Republicans make up a larger portion of potential voters than Democrats, and that could make all the difference…
Democrat Jon Ossoff fell about 3,600 votes short of an outright win in Georgia’s Sixth Congressional District in the April primary. That razor-thin margin could make all the difference in the runoff scheduled for June 20.
Consider this: 35,000 voters in the district who cast Republican ballots in the March 2016 presidential primaries did not vote in the April special election. That number for Democrats was just 11,000.
And according to Politico’s “Morning Score,” that difference may already be taking effect. More than 7,200 people have already cast absentee ballots. Nearly 1,200 of those came from individuals who did not vote in the primary.

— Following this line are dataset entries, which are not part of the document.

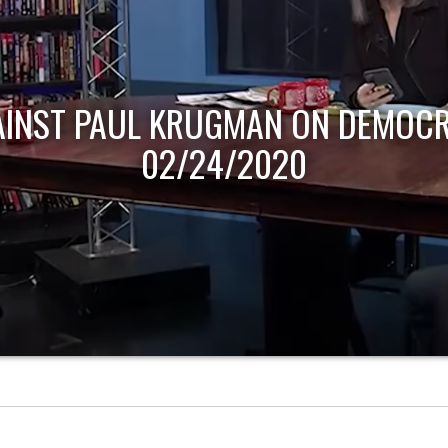
AINST PAUL KRUGMAN ON DEMOCR
02/24/2020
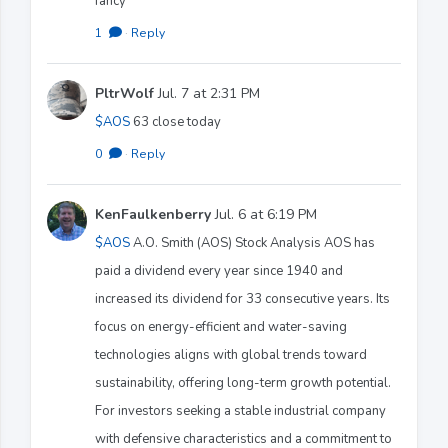
fancy
1
·
Reply
PltrWolf
Jul. 7 at 2:31 PM
$AOS
63 close today
0
·
Reply
KenFaulkenberry
Jul. 6 at 6:19 PM
$AOS
A.O. Smith (AOS) Stock Analysis AOS has
paid a dividend every year since 1940 and
increased its dividend for 33 consecutive years. Its
focus on energy-efficient and water-saving
technologies aligns with global trends toward
sustainability, offering long-term growth potential.
For investors seeking a stable industrial company
with defensive characteristics and a commitment to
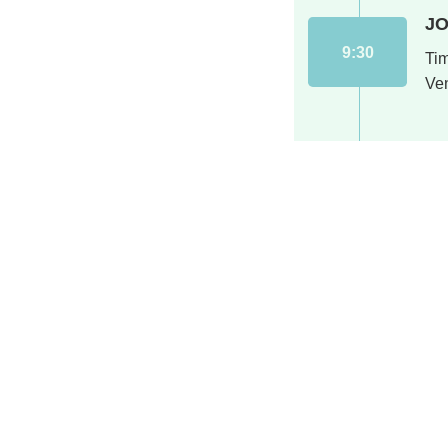
JO
9:30
Ti
Ve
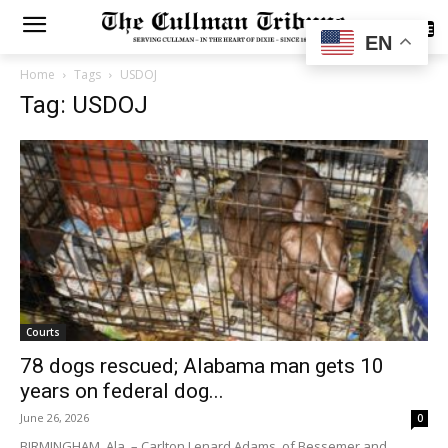
SUBSCRIBE
EN
Home
Tags
USDOJ
Tag: USDOJ
Courts
78 dogs rescued; Alabama man gets 10
years on federal dog...
June 26, 2026
0
BIRMINGHAM, Ala. – Carlton Lenard Adams, of Bessemer and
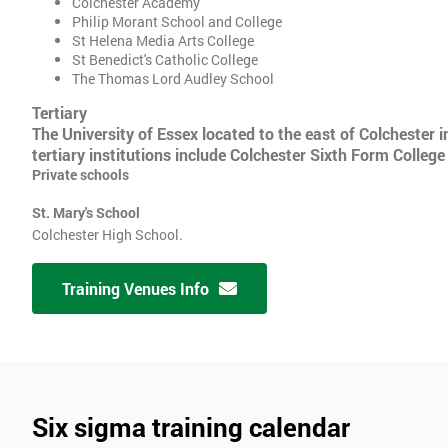
Colchester Academy
Philip Morant School and College
St Helena Media Arts College
St Benedict's Catholic College
The Thomas Lord Audley School
Tertiary
The University of Essex located to the east of Colchester i
tertiary institutions include Colchester Sixth Form College
Private schools
St. Mary's School
Colchester High School.
Training Venues Info
Six sigma training calendar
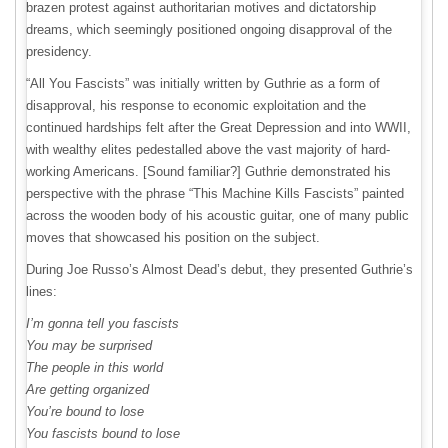
brazen protest against authoritarian motives and dictatorship
dreams, which seemingly positioned ongoing disapproval of the
presidency.
“All You Fascists” was initially written by Guthrie as a form of
disapproval, his response to economic exploitation and the
continued hardships felt after the Great Depression and into WWII,
with wealthy elites pedestalled above the vast majority of hard-
working Americans. [Sound familiar?] Guthrie demonstrated his
perspective with the phrase “This Machine Kills Fascists” painted
across the wooden body of his acoustic guitar, one of many public
moves that showcased his position on the subject.
During Joe Russo’s Almost Dead’s debut, they presented Guthrie’s
lines:
I’m gonna tell you fascists
You may be surprised
The people in this world
Are getting organized
You’re bound to lose
You fascists bound to lose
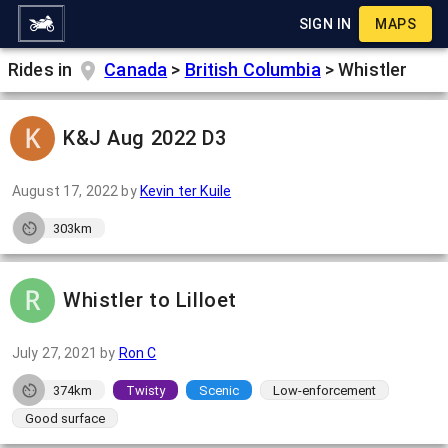
SIGN IN
MAPS
Rides in
Canada
>
British Columbia
>
Whistler
K&J Aug 2022 D3
August 17, 2022
by
Kevin ter Kuile
303km
Whistler to Lilloet
July 27, 2021
by
Ron C
374km
Twisty
Scenic
Low-enforcement
Good surface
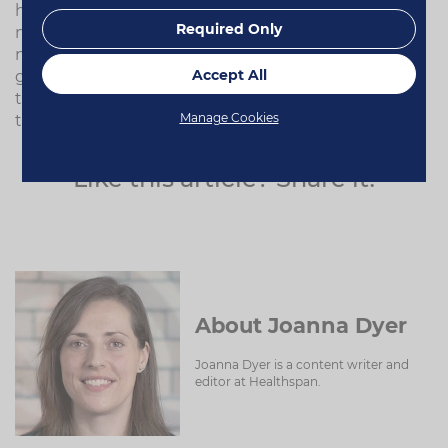
have more than one pet, feed all the others a
Required Only
normal snack (or two), leaving out the dog who
needs the medication. As that pet gets agitated,
Accept All
give them their supplement – they will be so keen
to gobble it up before the other dogs get it, that
Manage Cookies
they will have eaten it without thinking.
Like this article? Share it!
About Joanna Dyer
Joanna Dyer is a content writer and
editor at Healthspan.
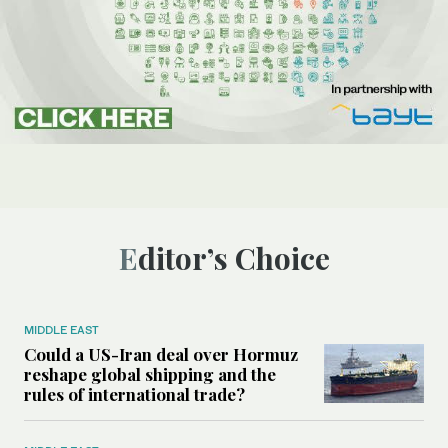
Editor’s Choice
MIDDLE EAST
Could a US-Iran deal over Hormuz
reshape global shipping and the
rules of international trade?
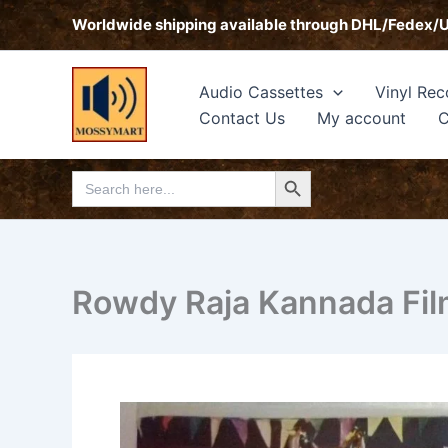
Skip
Worldwide shipping available through DHL/Fedex/
to
content
Audio Cassettes
Vinyl Rec
Contact Us
My account
C
Search Button
Search
for:
Rowdy Raja Kannada Fil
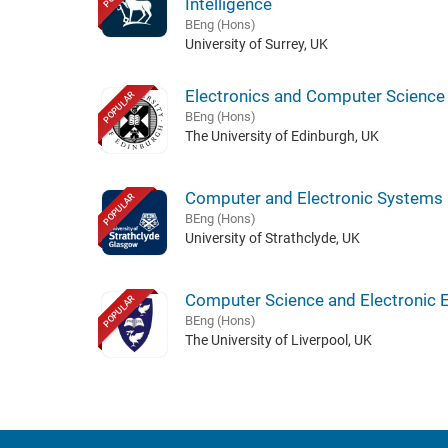
Intelligence
BEng (Hons)
University of Surrey, UK
Electronics and Computer Science
POPULAR
BEng (Hons)
The University of Edinburgh, UK
Computer and Electronic Systems
POPULAR
BEng (Hons)
University of Strathclyde, UK
Computer Science and Electronic 
POPULAR
BEng (Hons)
The University of Liverpool, UK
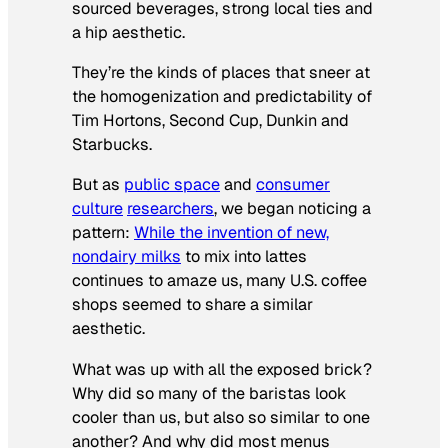
sourced beverages, strong local ties and
a hip aesthetic.
They’re the kinds of places that sneer at
the homogenization and predictability of
Tim Hortons, Second Cup, Dunkin and
Starbucks.
But as
public space
and
consumer
culture
researchers
, we began noticing a
pattern:
While the invention of new,
nondairy milks
to mix into lattes
continues to amaze us, many U.S. coffee
shops seemed to share a similar
aesthetic.
What was up with all the exposed brick?
Why did so many of the baristas look
cooler than us, but also so similar to one
another? And why did most menus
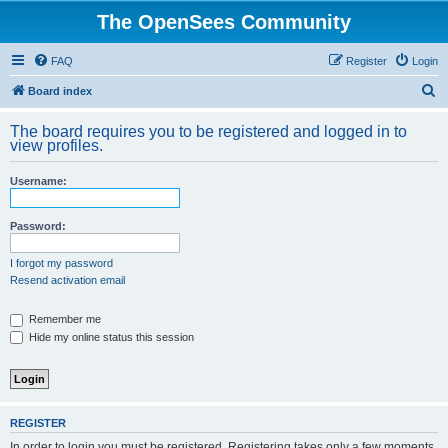
The OpenSees Community
FAQ
Register
Login
S
Board index
e
The board requires you to be registered and logged in to
a
view profiles.
r
Username:
c
h
Password:
I forgot my password
Resend activation email
Remember me
Hide my online status this session
REGISTER
In order to login you must be registered. Registering takes only a few moments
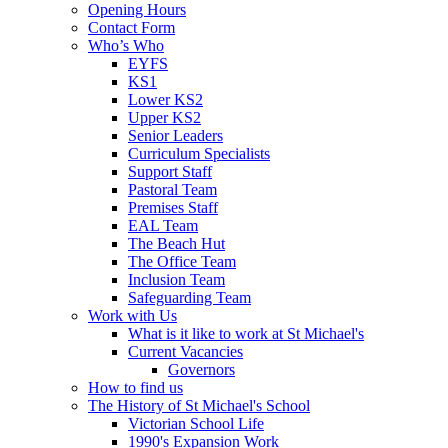
Opening Hours
Contact Form
Who’s Who
EYFS
KS1
Lower KS2
Upper KS2
Senior Leaders
Curriculum Specialists
Support Staff
Pastoral Team
Premises Staff
EAL Team
The Beach Hut
The Office Team
Inclusion Team
Safeguarding Team
Work with Us
What is it like to work at St Michael's
Current Vacancies
Governors
How to find us
The History of St Michael's School
Victorian School Life
1990's Expansion Work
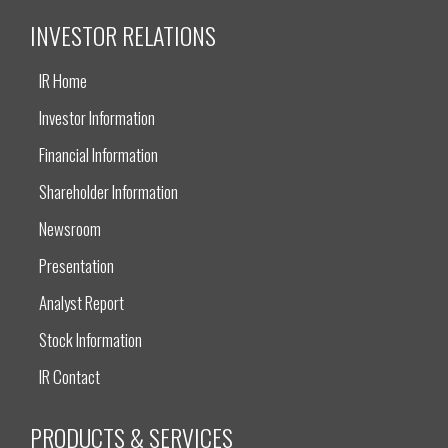
INVESTOR RELATIONS
IR Home
Investor Information
Financial Information
Shareholder Information
Newsroom
Presentation
Analyst Report
Stock Information
IR Contact
PRODUCTS & SERVICES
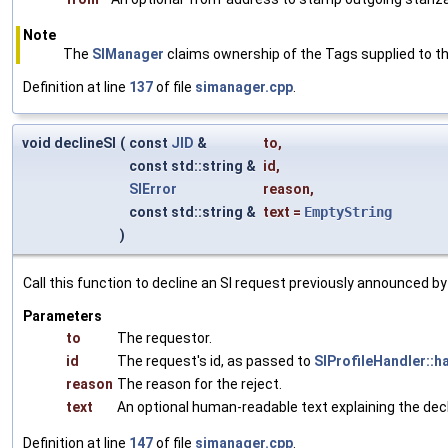
Note
The
SIManager
claims ownership of the Tags supplied to thi
Definition at line
137
of file
simanager.cpp
.
void declineSI
(
const
JID
&
to
,
const std::string &
id
,
SIError
reason
,
const std::string &
text
=
EmptyString
)
Call this function to decline an SI request previously announced 
Parameters
to
The requestor.
id
The request's id, as passed to
SIProfileHandler::h
reason
The reason for the reject.
text
An optional human-readable text explaining the decl
Definition at line
147
of file
simanager.cpp
.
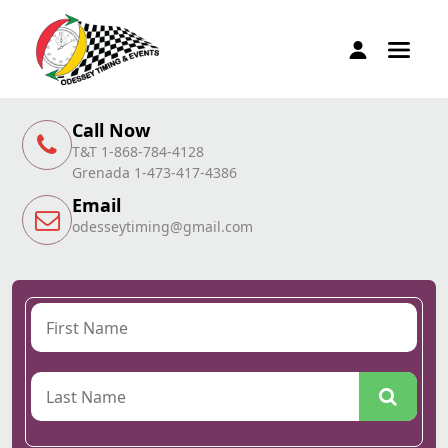
Call Now
T&T 1-868-784-4128
Grenada 1-473-417-4386
Email
odesseytiming@gmail.com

Of that group, 339 voted in the GOP primary during the 2016 presidential race, versus 105 who pulled Democratic presidential primary ballots on March 1, 2016. Turnout in round 1 was already near midterm levels — about 193,000 on April 18 compared to 210,000 in November 2014. But both parties are seeking to expand the electorate further in ways that will help them. While Democrats are focusing on thousands of newly registered voters, Republicans have a bigger pool of friendly-looking occasional voters to mine.
In other words, strictly going by the numbers, the path is a bit easier for Republican Karen Handel than Ossoff. And in a tight race, that could ultimately decide who wins and who loses come June 20.